Ancak Ekman, “Hair”da öne çıkan umut dolu topluluğun aksine, bu ilk özgürleşme duygusunu ustaca alt üst ederek, kolektif neşeden bireysel saplantıya geçişin ve gerçek bağlantı kaybının altını çiziyor. İlk perdedeki ütopik, neredeyse saldırganca neşeli topluluk tasvirinin, belki de fazla mükemmel olduğuna dair içten içe verdiği tekinsizlik hissi, ikinci perdedeki dijital benlik gösterisine kapılmış, yalıtılmış bireylerin çarpıcı ve rahatsız edici tasvirine zemin hazırlıyor.

İkinci perdede birliktelik hissinin yerini bireysel bir yalnızlık duygusunun almasıyla, dansçıların kendi kurdukları “yalnız baloncuklarında” yaşadıklarını ve amansız bir dışsal onay arayışına bağımlı hale geldiklerini görüyoruz. İlk perdenin komünal ve akıcı hareketlerinin ikinci perdede yerini daha parçalı ve bilinçli jestlere bırakması Ekman’ın geçişi aktarmadaki ustaca koreografisinin bir örneği niteliğini taşıyor. Bu da Hammer’ın, toplumsal odaktaki değişimi etkili bir şekilde yansıtmasına yardımcı oluyor ve bizi günümüz toplumunda öncelik verdiğimiz değerler üzerine düşünmeye sevk ediyor.
Sürükleyici deneyime katkıda bulunan bir diğer unsur da Ekman’ın kendi sahne ve ışık tasarımı vizyonu. Bu da eserin değişen duygusal manzarasını güçlü bir şekilde vurguluyor. Mikael Karlsson’un etkileyici müziği ise anlatıyı daha da zenginleştiriyor ve izleyiciyi zıtlaşan ruh halleri ve altta yatan gerilimler arasında yönlendiriyor.
Daha önce Zorlu PSM’de de sahne almış Jungle’ın çağdaş dansçılarla çektiği video klipler “Hammer”daki ilk kolektif neşeyi, paylaşılan ritim ve aidiyet duygusunu yansıtırken; Sonar İstanbul 2025’te DJ set performansıyla yer alan The Chemical Brothers’ın “Gotta Keep On” videosunda görünüşte basit ve tekrarlayıcı olan kolektif hareketin giderek hipnotik ve bulaşıcı hale gelen tek bir forma dönüşerek tekrarlayan jestleri de “Hammer”ın ikinci perdesi ile bir paralellik gösteriyor. Görünüşte farklı performanslar olsa da tüm bu eserler, modern yaşamın döngüsel doğası ve tekrarın etkileyici, bazen de rahatsız edici gücü, kolektif hareket ve zamanımızın altında yatan kaygılar ve arzular üzerine etkileyici bir yorum sunuyor.

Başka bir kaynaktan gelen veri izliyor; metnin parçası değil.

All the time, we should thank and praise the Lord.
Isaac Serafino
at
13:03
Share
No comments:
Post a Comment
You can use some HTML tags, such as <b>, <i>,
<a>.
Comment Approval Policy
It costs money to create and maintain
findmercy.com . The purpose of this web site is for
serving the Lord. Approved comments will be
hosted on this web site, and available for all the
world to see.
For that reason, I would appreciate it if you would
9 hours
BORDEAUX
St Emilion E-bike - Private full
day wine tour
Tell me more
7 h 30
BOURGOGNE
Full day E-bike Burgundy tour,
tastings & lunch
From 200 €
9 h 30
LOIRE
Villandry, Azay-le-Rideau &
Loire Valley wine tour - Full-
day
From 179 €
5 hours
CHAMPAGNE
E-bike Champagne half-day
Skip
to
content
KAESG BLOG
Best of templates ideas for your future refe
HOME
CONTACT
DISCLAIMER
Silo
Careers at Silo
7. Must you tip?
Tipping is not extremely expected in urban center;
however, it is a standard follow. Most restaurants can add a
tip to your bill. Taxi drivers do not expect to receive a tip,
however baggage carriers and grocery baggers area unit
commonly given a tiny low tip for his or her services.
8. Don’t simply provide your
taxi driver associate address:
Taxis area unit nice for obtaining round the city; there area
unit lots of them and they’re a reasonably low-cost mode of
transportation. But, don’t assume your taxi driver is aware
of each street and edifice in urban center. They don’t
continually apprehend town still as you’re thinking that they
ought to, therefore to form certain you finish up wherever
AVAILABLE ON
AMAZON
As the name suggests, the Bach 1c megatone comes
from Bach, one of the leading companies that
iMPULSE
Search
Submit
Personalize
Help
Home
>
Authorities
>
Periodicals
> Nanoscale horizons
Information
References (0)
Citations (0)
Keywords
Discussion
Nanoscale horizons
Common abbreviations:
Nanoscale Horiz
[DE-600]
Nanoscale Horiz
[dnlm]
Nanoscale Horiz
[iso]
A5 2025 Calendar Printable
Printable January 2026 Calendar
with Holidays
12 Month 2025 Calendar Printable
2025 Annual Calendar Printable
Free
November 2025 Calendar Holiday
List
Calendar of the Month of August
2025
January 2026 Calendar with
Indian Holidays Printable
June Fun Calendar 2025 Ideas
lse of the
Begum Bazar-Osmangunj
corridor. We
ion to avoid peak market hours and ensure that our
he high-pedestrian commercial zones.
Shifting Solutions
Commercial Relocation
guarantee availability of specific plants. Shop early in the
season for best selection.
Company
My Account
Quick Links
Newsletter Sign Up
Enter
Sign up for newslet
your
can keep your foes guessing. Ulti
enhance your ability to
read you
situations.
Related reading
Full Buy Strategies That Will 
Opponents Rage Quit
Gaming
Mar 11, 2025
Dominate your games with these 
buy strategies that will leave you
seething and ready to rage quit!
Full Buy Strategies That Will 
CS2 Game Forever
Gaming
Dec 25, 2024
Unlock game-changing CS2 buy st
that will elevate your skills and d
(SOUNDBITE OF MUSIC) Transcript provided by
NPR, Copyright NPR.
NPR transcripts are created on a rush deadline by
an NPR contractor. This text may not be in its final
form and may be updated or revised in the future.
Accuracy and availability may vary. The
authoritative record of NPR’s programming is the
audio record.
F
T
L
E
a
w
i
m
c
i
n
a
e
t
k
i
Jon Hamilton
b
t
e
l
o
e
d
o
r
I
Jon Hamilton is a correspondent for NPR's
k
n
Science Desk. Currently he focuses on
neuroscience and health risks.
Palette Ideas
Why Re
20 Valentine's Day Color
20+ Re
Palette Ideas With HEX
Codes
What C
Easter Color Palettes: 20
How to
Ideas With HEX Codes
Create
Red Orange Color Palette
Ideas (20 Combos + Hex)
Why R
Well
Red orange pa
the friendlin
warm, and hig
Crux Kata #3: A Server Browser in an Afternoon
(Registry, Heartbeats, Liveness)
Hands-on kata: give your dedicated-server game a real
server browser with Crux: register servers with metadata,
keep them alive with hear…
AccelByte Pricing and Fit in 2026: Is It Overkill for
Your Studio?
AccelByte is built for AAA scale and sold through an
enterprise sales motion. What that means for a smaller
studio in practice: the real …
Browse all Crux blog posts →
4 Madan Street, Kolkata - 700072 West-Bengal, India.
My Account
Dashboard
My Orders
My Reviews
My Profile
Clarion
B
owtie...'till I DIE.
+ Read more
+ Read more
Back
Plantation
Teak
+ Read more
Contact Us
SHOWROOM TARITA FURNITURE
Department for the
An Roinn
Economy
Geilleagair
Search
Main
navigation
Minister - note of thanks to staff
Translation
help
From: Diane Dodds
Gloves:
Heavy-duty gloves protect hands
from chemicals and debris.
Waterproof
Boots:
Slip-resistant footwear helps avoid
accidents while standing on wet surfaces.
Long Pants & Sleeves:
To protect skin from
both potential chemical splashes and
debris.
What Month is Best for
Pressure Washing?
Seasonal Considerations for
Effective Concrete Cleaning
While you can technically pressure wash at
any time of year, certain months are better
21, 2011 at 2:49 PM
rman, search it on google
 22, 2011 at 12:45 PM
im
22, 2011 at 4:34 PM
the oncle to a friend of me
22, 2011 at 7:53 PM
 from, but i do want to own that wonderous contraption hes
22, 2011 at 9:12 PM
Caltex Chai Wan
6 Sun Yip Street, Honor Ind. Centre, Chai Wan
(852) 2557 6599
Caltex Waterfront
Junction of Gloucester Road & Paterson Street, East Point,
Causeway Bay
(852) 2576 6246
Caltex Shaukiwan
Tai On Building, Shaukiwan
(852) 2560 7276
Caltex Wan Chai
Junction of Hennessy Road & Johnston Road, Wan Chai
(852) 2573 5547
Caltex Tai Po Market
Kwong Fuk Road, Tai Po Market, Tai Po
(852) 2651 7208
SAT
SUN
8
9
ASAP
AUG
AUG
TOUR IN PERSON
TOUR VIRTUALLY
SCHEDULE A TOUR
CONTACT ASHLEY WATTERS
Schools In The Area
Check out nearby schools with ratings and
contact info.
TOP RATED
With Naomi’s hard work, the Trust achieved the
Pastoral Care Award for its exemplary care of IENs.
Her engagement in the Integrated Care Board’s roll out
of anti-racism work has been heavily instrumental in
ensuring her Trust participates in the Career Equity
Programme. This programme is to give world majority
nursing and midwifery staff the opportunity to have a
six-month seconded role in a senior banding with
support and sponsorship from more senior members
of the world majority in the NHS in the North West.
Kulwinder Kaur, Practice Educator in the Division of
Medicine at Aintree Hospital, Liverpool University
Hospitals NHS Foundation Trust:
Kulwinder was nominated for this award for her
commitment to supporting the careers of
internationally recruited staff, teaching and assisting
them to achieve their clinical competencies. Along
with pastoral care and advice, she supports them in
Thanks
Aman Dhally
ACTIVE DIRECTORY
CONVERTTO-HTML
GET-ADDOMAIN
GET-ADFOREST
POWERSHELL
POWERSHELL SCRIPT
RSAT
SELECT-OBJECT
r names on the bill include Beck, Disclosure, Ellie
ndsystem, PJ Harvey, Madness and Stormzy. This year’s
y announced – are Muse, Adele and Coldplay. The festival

Çağdaş yaşamın karmaşıklıklarını keşfetmek için birincil dil olarak ritmi ve hareketi kullanan Ekman’nın “Hammer”ı sadece bir dans gösterisi değil, aynı zamanda çağdaş toplumun durumu hakkında özenle inşa edilmiş bir argüman. İskandinav kara mizahının merceğinden, Östlund’un keskin toplumsal yorumunun yankıları ve “Hair”ın toplumsal ruhuna dekonstrükte edilmiş bir selamla Ekman bizi dijital çağda kendimize olan saplantımızın saçmalığıyla yüzleşmeye ve giderek odağımızdan uzaklaştığımız bir dünyada bağlantılarımızın gerçekliğini sorgulamaya zorluyor.
Zorlu Performans Sanatları Merkezi’nde yakın zamanda izleyicilerle buluşmaya hazırlanan “Hammer” modern dünyamızdaki özgünlük, bağlantı ve giderek dijitalleşen hayatlarımızın etkisi hakkında çarpıcı bir performans sunmakla kalmıyor, perde kapandıktan sonra bile izleyicilere düşünecek çok şey bırakıyor.